Increase Finger Strength with the Genie Hub
The hub is a “mainstream” grip tool that's in most in grip competitions. Why the hub for pinch grip, can’t we pinch a lot of different things?
The hub is a standardized form for competitive pinch grip strength, much like a barbell is a standardized form for other competitive strengths. The hub is your pinch grip barbell. We can all measure ourselves against it.
Why train with the hub to improve your pinch grip strength? Training the Genie Hub has carry over to Ninja warrior grip obstacles, rock climbing, muscular development of the forearms, and hook gripping a barbell.
The hub lift is also one of the most technical grip exercises. To do it properly, start by “chalk whispering” to your hub. We’ll provide an in-depth guide of the nuances of chalk whispering later in this blog.
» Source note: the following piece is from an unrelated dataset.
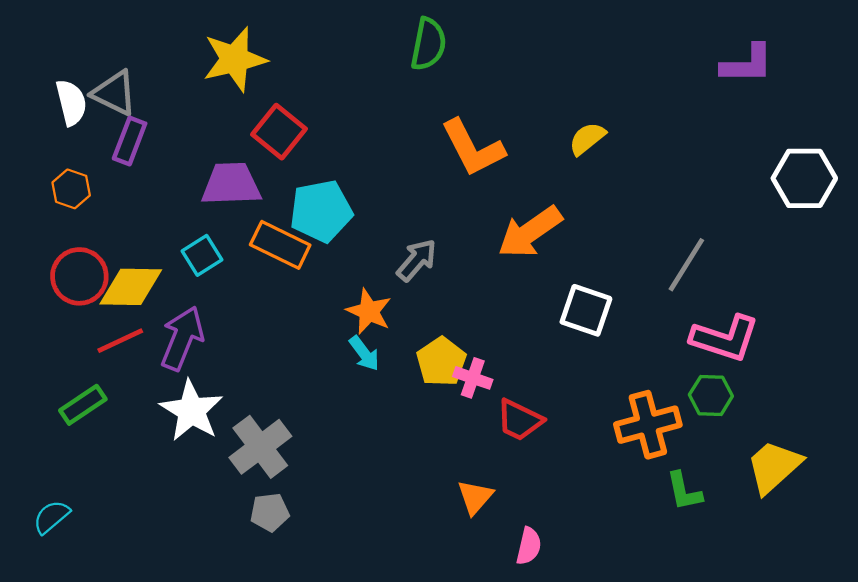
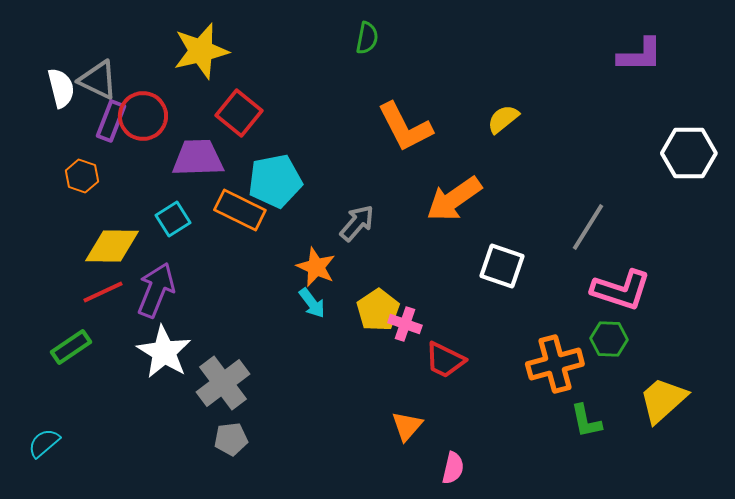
green semicircle: (428, 44) -> (367, 38), size x0.7
orange hexagon: (71, 189) -> (82, 176), moved
red circle: (79, 276) -> (143, 116), moved

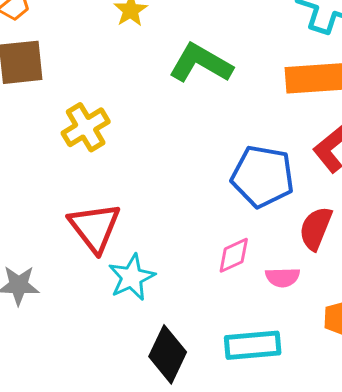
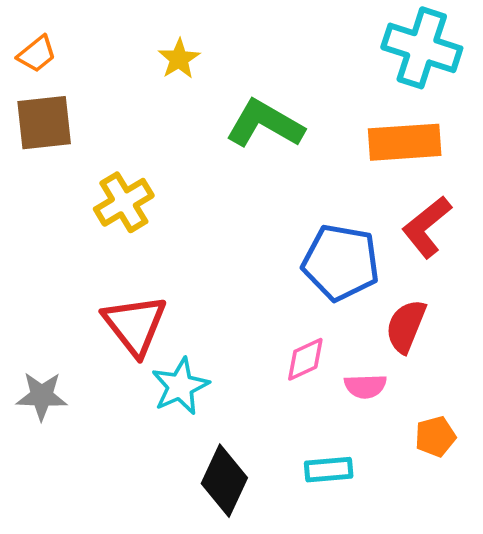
cyan rectangle: (253, 345) -> (329, 470), size x0.7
For now, add chalk to your hub, rub it in until no excess remains, spit on your hub (or use light amounts of water, if your mouth is dirty), rub that over the chalk, let it dry, repeat over and over again until your hub looks mummified in chalk. See below, the difference between a non-whispered hub on the left, and a chalk-whispered hub on the right.
Once your hub is well chalked, watch the video below for quick instructions to start hub lifting.
What’s a good weight to be lifting on the hub? 25 lbs (11 kgs) for women and 50 lbs (23 kgs) for men are solid benchmarks. I’ve seen hundreds of people in person try the hub, and it seems that about 1/3rd of guys can do 50 lbs on the first try. My max in a competition is 66 lbs (30 kgs). The hub is one of those rare grip lifts where hand shape and size do not matter much. Supposedly, people with very large hands are at a disadvantage, but I don’t think that’s true unless your hands are VERY large. Like… Homunculus large. The worst Hub lifter in the universe:
Thus, the hub is a great equalizing grip lift: a lift that, for the majority of people, works for most sized hands. To start training the hub, I recommend two approaches:
- The first approach is to max out and then pull several heavy singles near your max. Rest well between these reps.
- The second approach is to do timed holds. Find a weight you can hold for 6-8 seconds. Be very strict with this time range. If you can’t hold your weight for 6 seconds, decrease it. If you can hold it longer than 8 seconds, increase it. Do 3 sets with each hand with 5 minutes of rest between hands. You can alternate hands or train one hand through and then start on the other.
If you’re serious about improving your hub lift, then every 5-7 days train it. When should you max out and when should you do timed holds? Try alternating these approaches each time it’s time to train the hub. After a few cycles of this, you’ll likely find new and exciting ways for getting the most out of your time training the hub!